Take the line that has "Woensdag 9:30 – 21:00" and all the lines that come after it in the records, and write them out again exactly. Add no other line.

** Raw data follows **

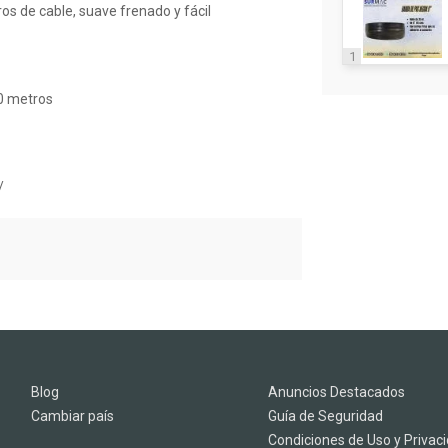
s de cable, suave frenado y fácil
1
0 metros
/
Blog
Anuncios Destacados
Cambiar país
Guía de Seguridad
Condiciones de Uso y Privac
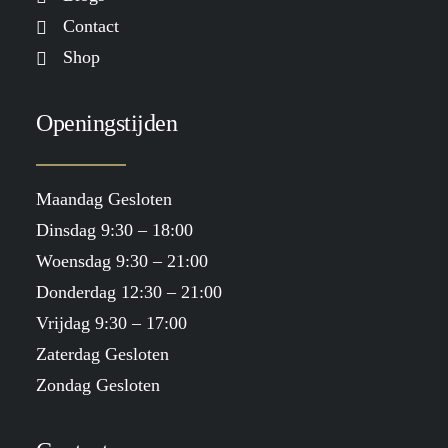
Contact
Shop
Openingstijden
Maandag Gesloten
Dinsdag 9:30 – 18:00
Woensdag 9:30 – 21:00
Donderdag 12:30 – 21:00
Vrijdag 9:30 – 17:00
Zaterdag Gesloten
Zondag Gesloten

** End of Raw data **

> **Response below**:
Woensdag 9:30 – 21:00
Donderdag 12:30 – 21:00
Vrijdag 9:30 – 17:00
Zaterdag Gesloten
Zondag Gesloten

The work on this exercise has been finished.